Fala consigo mesma, como se para se prender a realidade. Paralisada, tomada por um pavor repentino, tem o corpo e a mente em estado de alerta. Já não consegue identificar em que rua está, é como se esse pedaço de memória tivesse sido arrancado dela em frações de segundos. Pensa em pedir ajuda à algum desconhecido, entretanto, já nem sabe onde quer chegar. Confusa, acende um cigarro enquanto tenta organizar os pensamentos, se sente nauseada. Em absoluto estado de abandono observa as pessoas passando ao redor, perdida entre duas esquinas não faz a mínima ideia de como sair dessa encruzilhada. Seu pequeno corpo treme, não pelo frio, mas pela completa ignorância do que está acontecendo.
Resolve caminhar sem rumo, talvez ache alguma paisagem conhecida ou até mesmo relembre o caminho para o escritório, não que realmente queira ir para lá. Acende outro cigarro, um trago forte desce rasgando a garganta, que é seguido por outro trago fundo, gostaria de poder aliviar a mente agora, mas é tudo caos e prelúdio do desconhecido.
Observa a tempestade se formando por entre os arranha-céus, se lembra que estava pensando o quanto é estranho esse tempo na primavera, talvez o mundo tenha enlouquecido. Não sabe ao certo, é que nada é como antes. Se sente esmagada pela cidade, como aquela igreja entre dois prédios do outro lado da rua, como se mesmo depois de todo esse tempo não pertencesse a esse lugar. Perder o caminho para o trabalho é agora o menor dos seus problemas, precisava colocar ordem em seus pensamentos.
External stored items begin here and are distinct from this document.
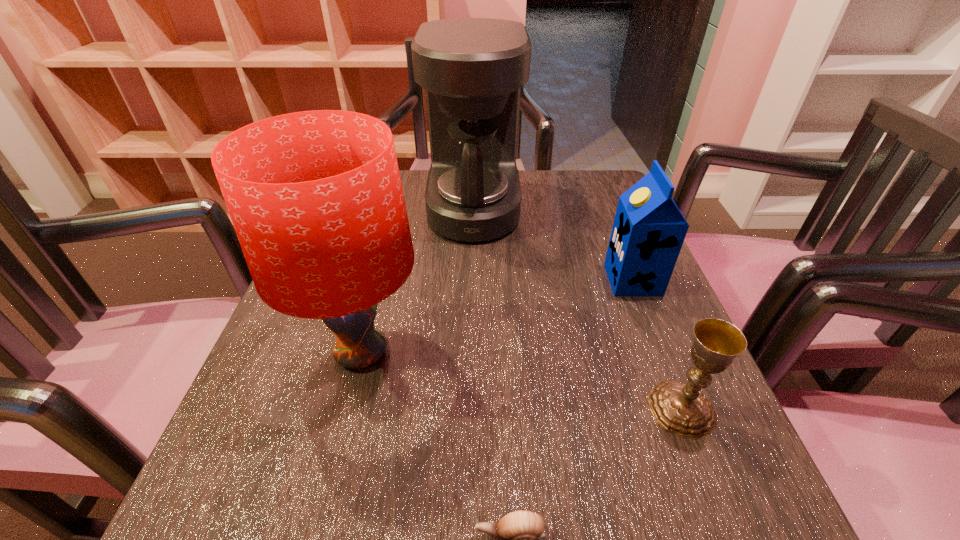 Where is `free point between the chalice and the carton`? The height and width of the screenshot is (540, 960). free point between the chalice and the carton is located at coordinates (657, 345).

At what (x,y) coordinates should I click in order to perform the action: click on free spot between the third shortest object and the chalice. Please return your answer as a coordinate pair (x, y). This screenshot has height=540, width=960. Looking at the image, I should click on (657, 345).

In order to click on free space between the chalice and the lampshade in this screenshot , I will do `click(521, 381)`.

Image resolution: width=960 pixels, height=540 pixels. What are the coordinates of `object that ranks as the third closest to the escargot` in the screenshot? It's located at (648, 232).

At what (x,y) coordinates should I click in order to perform the action: click on the fourth closest object to the third shortest object. Please return your answer as a coordinate pair (x, y). Image resolution: width=960 pixels, height=540 pixels. Looking at the image, I should click on (514, 537). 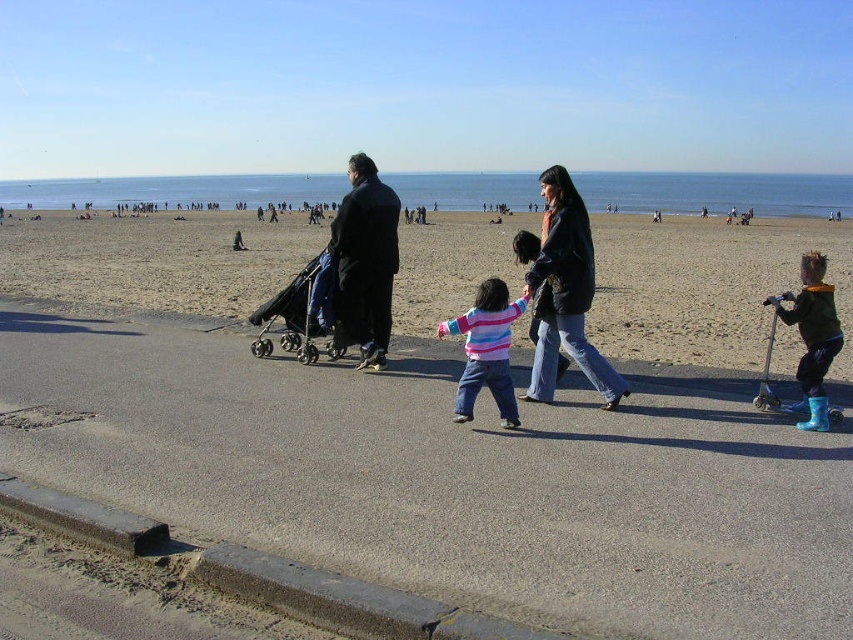 You are standing on the beach and see the point at coordinates (x=566, y=292). What object is located at that point?

The matte black jacket at center is located at point (x=566, y=292).

You are standing at the camera position and see two points marked on the image. Which point, point (579, 268) or point (384, 284), is closer to you?

Point (579, 268) is closer to you than point (384, 284).

Consider the image. You are a photographer trying to capture a photo of the beach scene. You notice the black matte coat at center and the dark blue plastic baby carriage at center. Which object should you focus on if you want to include both but ensure the larger one is prominent?

The black matte coat at center is bigger than the dark blue plastic baby carriage at center, so you should focus on the black matte coat at center to ensure the larger object is prominent in the photo. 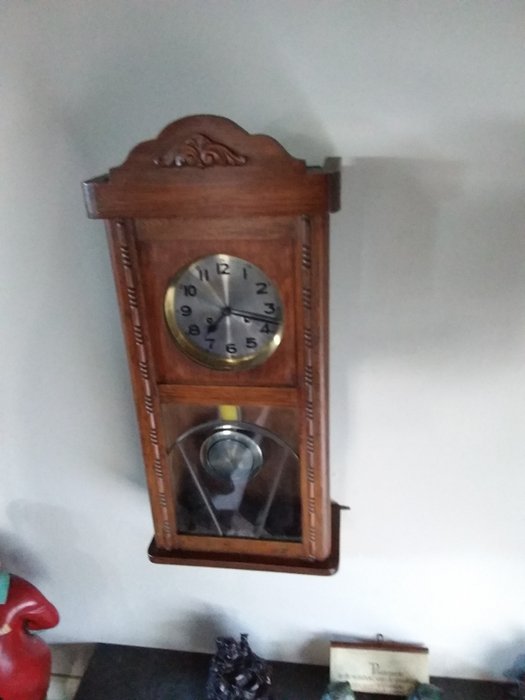 This screenshot has height=700, width=525. Find the location of `grandfather clock`. grandfather clock is located at coordinates (209, 210). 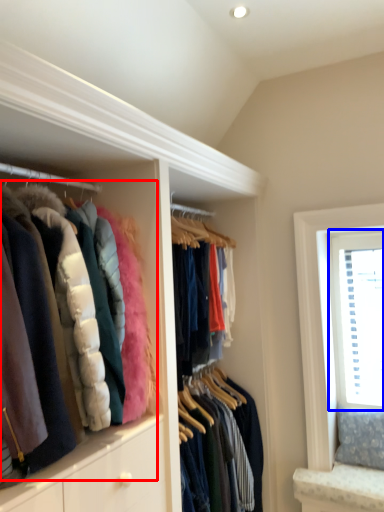 Question: Among these objects, which one is nearest to the camera, jacket (highlighted by a red box) or window (highlighted by a blue box)?

Choices:
 (A) jacket
 (B) window

Answer: (A) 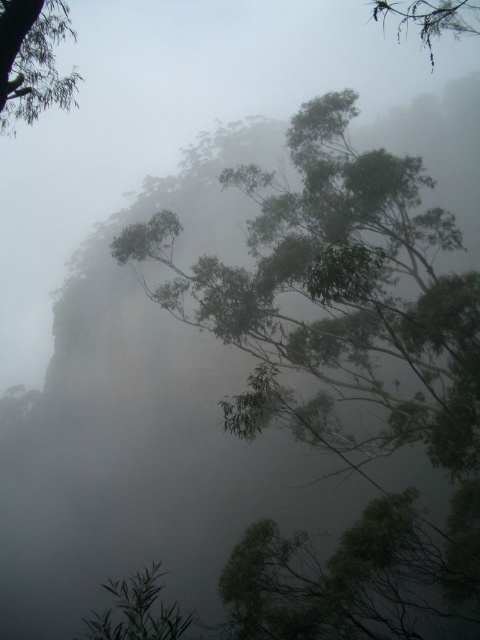 Is green leafy tree at lower left to the left of green leafy tree at upper right from the viewer's perspective?

Yes, green leafy tree at lower left is to the left of green leafy tree at upper right.

Which is more to the left, green leafy tree at lower left or green leafy tree at upper right?

green leafy tree at lower left

Find the location of a particular element. The image size is (480, 640). green leafy tree at lower left is located at coordinates (x=136, y=611).

Locate an element on the screen. Image resolution: width=480 pixels, height=640 pixels. green leafy tree at lower left is located at coordinates point(136,611).

Who is more distant from viewer, (25, 13) or (172, 614)?

The point (172, 614) is behind.

Describe the element at coordinates (33, 60) in the screenshot. I see `green leafy tree at upper left` at that location.

Find the location of a particular element. The height and width of the screenshot is (640, 480). green leafy tree at upper left is located at coordinates 33,60.

Is point (2, 3) more distant than point (406, 26)?

No, (2, 3) is in front of (406, 26).

Can you confirm if green leafy tree at upper left is positioned to the left of green leafy tree at upper right?

Indeed, green leafy tree at upper left is positioned on the left side of green leafy tree at upper right.

Which is behind, point (46, 1) or point (419, 20)?

Point (419, 20)

The width and height of the screenshot is (480, 640). Identify the location of green leafy tree at upper left. (33, 60). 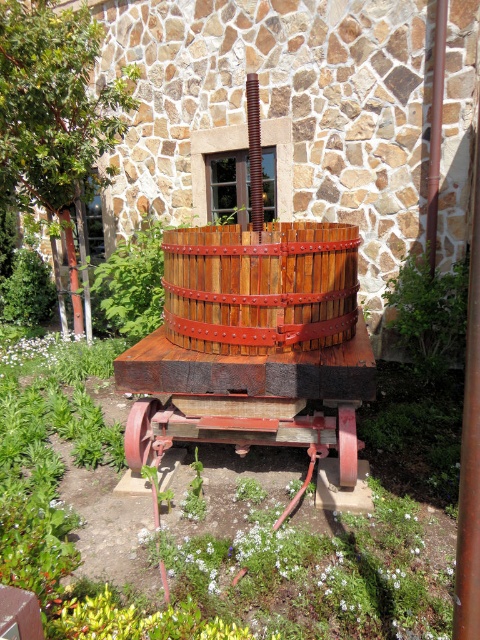 You are a gardener who needs to move the wooden barrel at center and the rustic wood wheel at center to a storage shed located 2 meters away. If you can carry both objects together, how far apart should you place them while carrying?

The wooden barrel at center and rustic wood wheel at center are 1.03 meters apart, so you should keep them at least 1.03 meters apart while carrying to maintain their original spacing.

You are a gardener who needs to move the wooden barrel at center and the rustic wood wheel at center to a storage shed. If the shed door is 1 meter wide, will both items fit through the door when moved individually?

The wooden barrel at center is wider than the rustic wood wheel at center. Since the shed door is 1 meter wide, we need to check if both items are narrower than 1 meter. However, the description only states their relative sizes, not their exact widths. Without knowing the actual dimensions, we cannot confirm if they will fit through the 1 meter wide shed door. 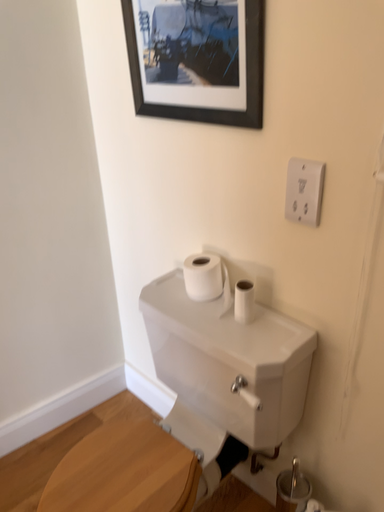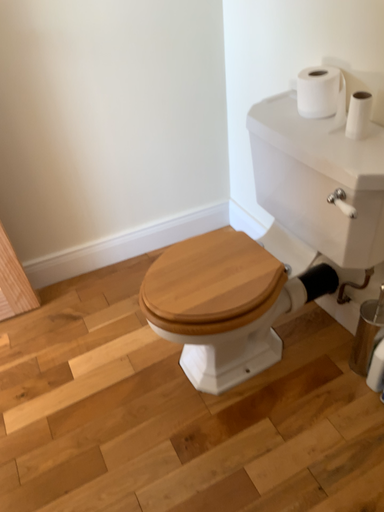 Question: How did the camera likely rotate when shooting the video?

Choices:
 (A) rotated downward
 (B) rotated upward

Answer: (A) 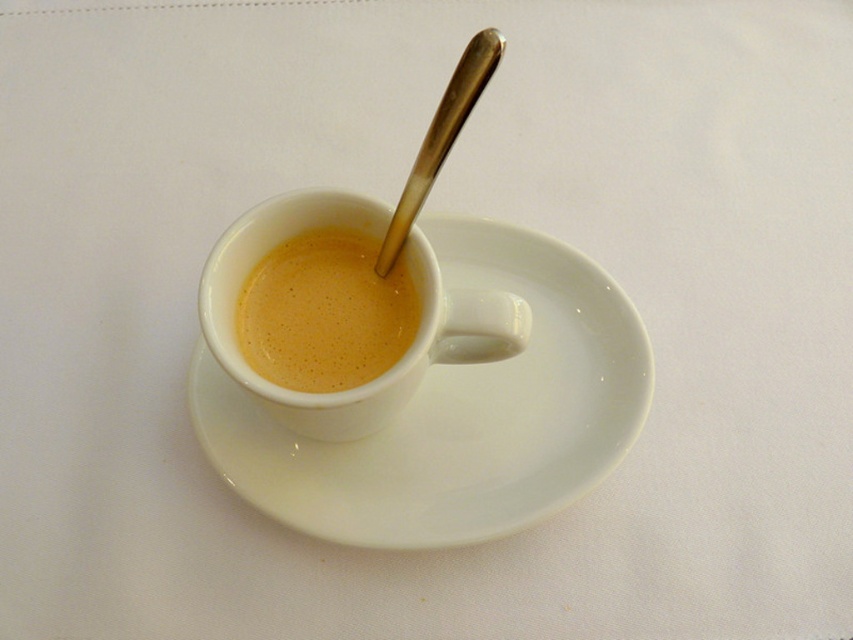 Between point (543, 364) and point (410, 257), which one is positioned behind?

The point (543, 364) is more distant.

Between white glossy saucer at center and white ceramic mug at center, which one has more height?

white glossy saucer at center

Locate an element on the screen. Image resolution: width=853 pixels, height=640 pixels. white glossy saucer at center is located at coordinates (457, 413).

Where is `white glossy saucer at center`? The width and height of the screenshot is (853, 640). white glossy saucer at center is located at coordinates (457, 413).

Which is in front, point (374, 236) or point (480, 67)?

Point (480, 67)

Can you confirm if white ceramic mug at center is positioned above polished metal spoon at upper center?

Incorrect, white ceramic mug at center is not positioned above polished metal spoon at upper center.

The width and height of the screenshot is (853, 640). Describe the element at coordinates (405, 349) in the screenshot. I see `white ceramic mug at center` at that location.

Where is `white ceramic mug at center`? The height and width of the screenshot is (640, 853). white ceramic mug at center is located at coordinates (405, 349).

Can you confirm if white glossy saucer at center is positioned above smooth cream cup at center?

Incorrect, white glossy saucer at center is not positioned above smooth cream cup at center.

Who is positioned more to the left, white glossy saucer at center or smooth cream cup at center?

smooth cream cup at center is more to the left.

I want to click on white glossy saucer at center, so tap(457, 413). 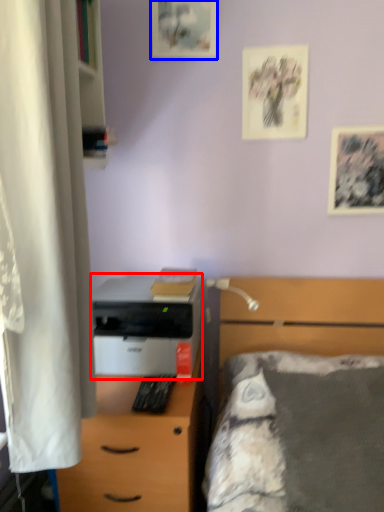 Question: Which point is closer to the camera, printer (highlighted by a red box) or picture frame (highlighted by a blue box)?

Choices:
 (A) printer
 (B) picture frame

Answer: (A) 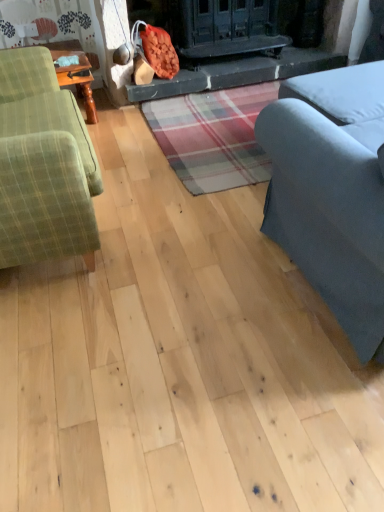 Find the location of a particular element. Image resolution: width=384 pixels, height=512 pixels. green plaid fabric couch at left, the 2th studio couch positioned from the right is located at coordinates coord(43,164).

This screenshot has height=512, width=384. I want to click on smooth stone fireplace at center, so click(237, 72).

Would you consider green plaid fabric couch at left, acting as the first studio couch starting from the left, to be distant from gray fabric couch at right, the 1th studio couch viewed from the right?

No, there isn't a large distance between green plaid fabric couch at left, acting as the first studio couch starting from the left, and gray fabric couch at right, the 1th studio couch viewed from the right.

Considering the sizes of green plaid fabric couch at left, the 2th studio couch positioned from the right, and gray fabric couch at right, the 1th studio couch viewed from the right, in the image, is green plaid fabric couch at left, the 2th studio couch positioned from the right, bigger or smaller than gray fabric couch at right, the 1th studio couch viewed from the right,?

Considering their sizes, green plaid fabric couch at left, the 2th studio couch positioned from the right, takes up less space than gray fabric couch at right, the 1th studio couch viewed from the right.

Which object is more forward, green plaid fabric couch at left, acting as the first studio couch starting from the left, or gray fabric couch at right, the 1th studio couch viewed from the right?

gray fabric couch at right, the 1th studio couch viewed from the right, is closer to the camera.

Between gray fabric couch at right, the 1th studio couch viewed from the right, and green plaid fabric couch at left, the 2th studio couch positioned from the right, which one appears on the left side from the viewer's perspective?

From the viewer's perspective, green plaid fabric couch at left, the 2th studio couch positioned from the right, appears more on the left side.

What's the angular difference between gray fabric couch at right, the 1th studio couch viewed from the right, and green plaid fabric couch at left, acting as the first studio couch starting from the left,'s facing directions?

The facing directions of gray fabric couch at right, the 1th studio couch viewed from the right, and green plaid fabric couch at left, acting as the first studio couch starting from the left, are 88.8 degrees apart.

Based on the photo, is the depth of gray fabric couch at right, marked as the second studio couch in a left-to-right arrangement, less than that of green plaid fabric couch at left, the 2th studio couch positioned from the right?

Yes, gray fabric couch at right, marked as the second studio couch in a left-to-right arrangement, is closer to the viewer.

Consider the image. Who is shorter, smooth stone fireplace at center or gray fabric couch at right, marked as the second studio couch in a left-to-right arrangement?

smooth stone fireplace at center.

Is point (225, 58) behind point (340, 251)?

That is True.

Can you confirm if smooth stone fireplace at center is smaller than gray fabric couch at right, marked as the second studio couch in a left-to-right arrangement?

Yes, smooth stone fireplace at center is smaller than gray fabric couch at right, marked as the second studio couch in a left-to-right arrangement.

Is smooth stone fireplace at center to the right of gray fabric couch at right, the 1th studio couch viewed from the right, from the viewer's perspective?

Incorrect, smooth stone fireplace at center is not on the right side of gray fabric couch at right, the 1th studio couch viewed from the right.

This screenshot has width=384, height=512. Find the location of `fireplace located above the green plaid fabric couch at left, the 2th studio couch positioned from the right (from the image's perspective)`. fireplace located above the green plaid fabric couch at left, the 2th studio couch positioned from the right (from the image's perspective) is located at coordinates (237, 72).

Who is taller, green plaid fabric couch at left, acting as the first studio couch starting from the left, or smooth stone fireplace at center?

Standing taller between the two is green plaid fabric couch at left, acting as the first studio couch starting from the left.

Between point (33, 81) and point (178, 77), which one is positioned behind?

The point (178, 77) is farther.

Is green plaid fabric couch at left, acting as the first studio couch starting from the left, inside the boundaries of smooth stone fireplace at center, or outside?

green plaid fabric couch at left, acting as the first studio couch starting from the left, lies outside smooth stone fireplace at center.

Is point (190, 90) closer to camera compared to point (50, 159)?

No.

What's the angular difference between smooth stone fireplace at center and green plaid fabric couch at left, acting as the first studio couch starting from the left,'s facing directions?

178 degrees separate the facing orientations of smooth stone fireplace at center and green plaid fabric couch at left, acting as the first studio couch starting from the left.

From a real-world perspective, who is located lower, smooth stone fireplace at center or green plaid fabric couch at left, the 2th studio couch positioned from the right?

In real-world perspective, smooth stone fireplace at center is lower.

Between smooth stone fireplace at center and green plaid fabric couch at left, the 2th studio couch positioned from the right, which one has smaller size?

smooth stone fireplace at center.

What's the angular difference between gray fabric couch at right, the 1th studio couch viewed from the right, and smooth stone fireplace at center's facing directions?

The angle between the facing direction of gray fabric couch at right, the 1th studio couch viewed from the right, and the facing direction of smooth stone fireplace at center is 89.5 degrees.

Can you confirm if gray fabric couch at right, the 1th studio couch viewed from the right, is positioned to the right of smooth stone fireplace at center?

Indeed, gray fabric couch at right, the 1th studio couch viewed from the right, is positioned on the right side of smooth stone fireplace at center.

Who is smaller, gray fabric couch at right, marked as the second studio couch in a left-to-right arrangement, or smooth stone fireplace at center?

smooth stone fireplace at center.

Which is in front, point (346, 281) or point (284, 75)?

Positioned in front is point (346, 281).

This screenshot has width=384, height=512. Identify the location of studio couch above the green plaid fabric couch at left, acting as the first studio couch starting from the left (from a real-world perspective). [x=331, y=192].

Where is `studio couch on the right of green plaid fabric couch at left, the 2th studio couch positioned from the right`? The height and width of the screenshot is (512, 384). studio couch on the right of green plaid fabric couch at left, the 2th studio couch positioned from the right is located at coordinates (331, 192).

Estimate the real-world distances between objects in this image. Which object is further from smooth stone fireplace at center, gray fabric couch at right, the 1th studio couch viewed from the right, or green plaid fabric couch at left, the 2th studio couch positioned from the right?

Based on the image, gray fabric couch at right, the 1th studio couch viewed from the right, appears to be further to smooth stone fireplace at center.

Based on their spatial positions, is green plaid fabric couch at left, acting as the first studio couch starting from the left, or smooth stone fireplace at center closer to gray fabric couch at right, the 1th studio couch viewed from the right?

green plaid fabric couch at left, acting as the first studio couch starting from the left.

Which object lies nearer to the anchor point gray fabric couch at right, the 1th studio couch viewed from the right, smooth stone fireplace at center or green plaid fabric couch at left, the 2th studio couch positioned from the right?

green plaid fabric couch at left, the 2th studio couch positioned from the right.

Considering their positions, is smooth stone fireplace at center positioned further to green plaid fabric couch at left, acting as the first studio couch starting from the left, than gray fabric couch at right, the 1th studio couch viewed from the right?

The object further to green plaid fabric couch at left, acting as the first studio couch starting from the left, is smooth stone fireplace at center.

Which object lies nearer to the anchor point green plaid fabric couch at left, the 2th studio couch positioned from the right, gray fabric couch at right, the 1th studio couch viewed from the right, or smooth stone fireplace at center?

gray fabric couch at right, the 1th studio couch viewed from the right, lies closer to green plaid fabric couch at left, the 2th studio couch positioned from the right, than the other object.

Which object lies nearer to the anchor point smooth stone fireplace at center, green plaid fabric couch at left, the 2th studio couch positioned from the right, or gray fabric couch at right, the 1th studio couch viewed from the right?

green plaid fabric couch at left, the 2th studio couch positioned from the right.

Where is `studio couch between gray fabric couch at right, the 1th studio couch viewed from the right, and smooth stone fireplace at center, along the z-axis`? studio couch between gray fabric couch at right, the 1th studio couch viewed from the right, and smooth stone fireplace at center, along the z-axis is located at coordinates (43, 164). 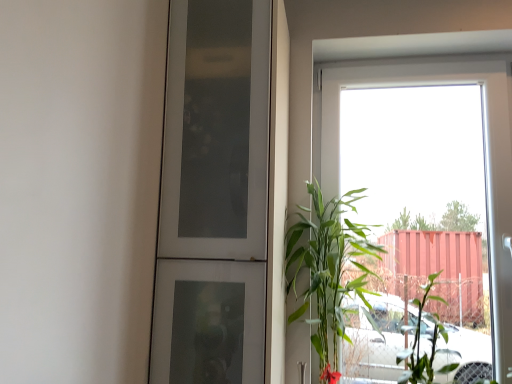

É quase impossível não notá-la. Impaciente, a moça caminha por quase duas horas de um lado para o outro. Visivelmente perturbada por alguns demônios, parece não notar a presença das pessoas que tentam socorrê-la. Alheia a tudo e a todos, parece presa em algum estado de transe, balbucia frases indecifráveis, ninguém consegue se aproximar. Seu olhar é tão triste e negro como a tempestade que se formou no horizonte. Tem medo de não encontrar um lugar para se abrigar, não é sua vontade agora ficar presa em meio à uma tempestade nesse momento.
“Eu preciso de um lugar para me abrigar”.
Caminha apressada pela rua, passos cambaleantes em direção a lugar nenhum, um vento forte a faz arrepiar, começa a chover e não há para onde correr. A água gelada corta seu rosto e se mistura as lágrimas, entra em desespero, quer gritar por socorro, nem saberia por que clamar. Ela sente a chuva lavando seu corpo e levando embora todo resquício de consciência. É o fim da linha e ela não sabe mais para quem voltar.